Calif. lawsuit seeks to restore prisoners' votes
Bob Egelko
Thursday, March 8, 2012
Tens of thousands of low-level felons sentenced to county custody or supervision under Gov. Jerry Brown's "realignment" of California's penal system should keep their voting rights, advocates argued Wednesday in a suit against the state's top elections official.
The lawsuit, filed in a state appellate court in San Francisco, challenged Secretary of State Debra Bowen's decision in December that felons in custody are not allowed to vote even if, under the new rules, they were sentenced to county jail instead of state prison.
Under state law, felons are ineligible to vote if they are "imprisoned" or on parole. At issue in this case is whether "imprisoned" refers only to the state prison system or, as Bowen's office contends, to county jails as well.
The suit claims Bowen is illegally disenfranchising 85,000 Californians - 30,500 jail inmates and another 54,500 released prisoners who will report to county probation departments rather than state parole officers. The figures are based on state estimates for June 2013.

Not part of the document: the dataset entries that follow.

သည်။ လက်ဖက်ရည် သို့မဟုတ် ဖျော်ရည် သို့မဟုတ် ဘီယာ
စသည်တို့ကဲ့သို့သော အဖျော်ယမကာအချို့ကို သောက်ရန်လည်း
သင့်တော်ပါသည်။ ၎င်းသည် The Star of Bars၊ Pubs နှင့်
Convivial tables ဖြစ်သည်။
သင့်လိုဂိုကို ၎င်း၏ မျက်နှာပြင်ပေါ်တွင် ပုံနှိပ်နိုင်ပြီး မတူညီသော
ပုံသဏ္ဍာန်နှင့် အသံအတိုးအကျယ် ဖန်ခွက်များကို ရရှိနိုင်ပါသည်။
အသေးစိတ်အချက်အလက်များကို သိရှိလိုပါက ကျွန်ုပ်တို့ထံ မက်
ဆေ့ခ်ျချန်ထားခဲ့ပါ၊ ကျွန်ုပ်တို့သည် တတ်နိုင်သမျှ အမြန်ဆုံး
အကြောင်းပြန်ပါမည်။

Legislators approved Brown's realignment plan in response to a U.S. Supreme Court ruling ordering California to reduce the population of its overcrowded prisons by more than 30,000 in two years.
Since October, defendants convicted of "low-level" felonies that are not classified as serious or violent crimes or sexual offenses have been sentenced to jail instead of prison. Inmates released from prison after serving time for one of those crimes are placed under county supervision for the period that they would have been on parole.

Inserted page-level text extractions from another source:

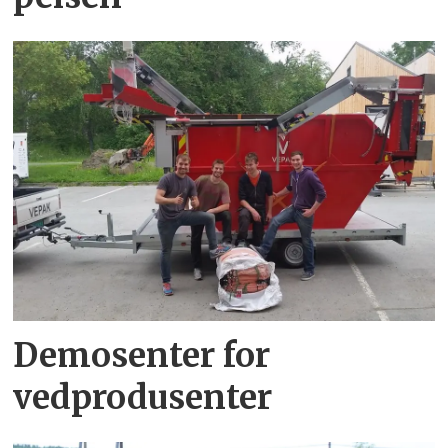
Demosenter for
vedprodusenter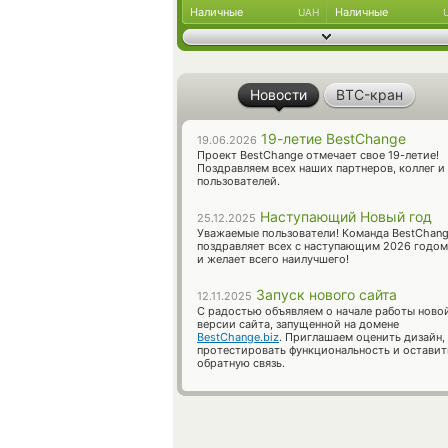
Наличные
Наличные
UAH
Новости
BTC-кран
19-летие BestChange
19.06.2026
Проект BestChange отмечает свое 19-летие!
Поздравляем всех наших партнеров, коллег и
пользователей.
Наступающий Новый год
25.12.2025
Уважаемые пользователи! Команда BestChan
поздравляет всех с наступающим 2026 годом
и желает всего наилучшего!
Запуск нового сайта
12.11.2025
С радостью объявляем о начале работы ново
версии сайта, запущенной на домене
BestChange.biz
. Приглашаем оценить дизайн,
протестировать функциональность и оставит
обратную связь.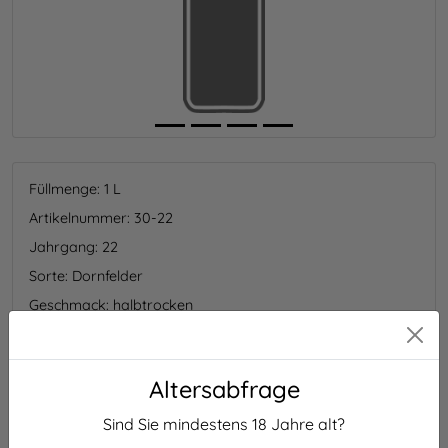
Füllmenge: 1
L
Artikelnummer: 30-22
Jahrgang: 22
Sorte: Dornfelder
Geschmack: halbtrocken
Altersabfrage
Erzeugerabfüllung : Weingut-Laicher, Heerweg 21, DE-
74182, Obersulm
Sind Sie mindestens
18
Jahre alt?
Nährwertangaben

In a Dec. 5 analysis sent to county voter registrars, Bowen's office said realignment did not restore anyone's right to vote.

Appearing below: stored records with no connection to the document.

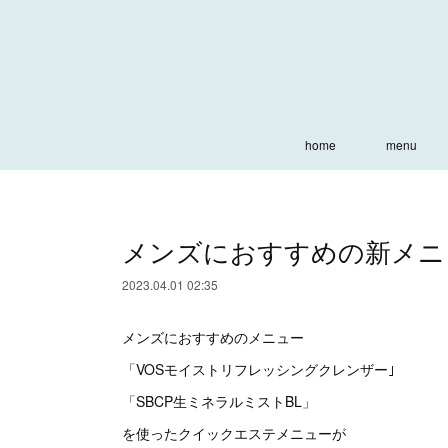
home
menu
メンズにおすすめの新メニ
2023.04.01 02:35
メンズにおすすめのメニュー
「VOSモイストリフレッシングクレンザー｣
「SBCP生ミネラルミストBL」
を使ったクイックエステメニューが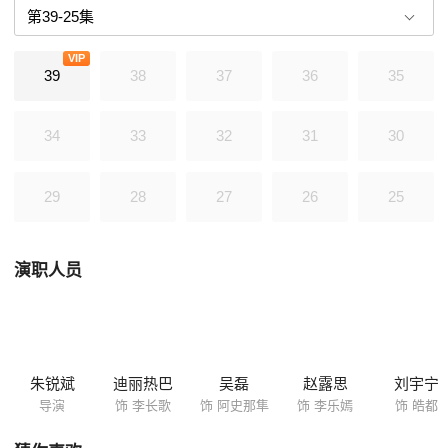
歌愿意暂时放下个人仇恨，拼尽全力解决危机。尽管隼为了救她与大可汗
对立，两人却因为误会被迫分开。经历了许多波折后，长歌明白了仁者无
VIP
敌的真谛，并最终发现前隋势力是背后真正的操控者。她与隼联手，为大
39
38
37
36
35
唐和草原的和平做出了巨大贡献，并终于认识到彼此的真实感情，共同面
对危机。
34
33
32
31
30
29
28
27
26
25
演职人员
朱锐斌
迪丽热巴
吴磊
赵露思
刘宇宁
导演
饰 李长歌
饰 阿史那隼
饰 李乐嫣
饰 皓都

Criminals who get felony sentences - a year or more behind bars - are "imprisoned" and ineligible to vote, no matter where they serve time, said Lowell Finley, Bowen's chief legal counsel. He also said county supervision of former prisoners was "functionally equivalent to parole."
Lawyers in Wednesday's suit said Bowen's office missed the point of realignment - a recognition that "California's previous approach to criminal justice was an expensive failure."
After three decades of policies that sent low-level felons to prison, "realignment now returns those California citizens to their communities (where) they have a constitutional right to vote," said American Civil Liberties Union attorneys representing two prisoners-rights groups and the League of Women Voters.
They said laws disqualifying felons from voting restrict fundamental rights and have a disproportionate effect on racial minorities. California courts have recognized those impacts and have interpreted voting rights broadly, the ACLU said, citing a 2006 appeals court ruling that allowed felons to vote if they had been sentenced to county jail as part of their probation.
"People who don't have power need the right to vote so that they can have a voice," said Willy Sundiata Tate of San Leandro, a former inmate and an organizer for one of the plaintiff groups, All of Us or None.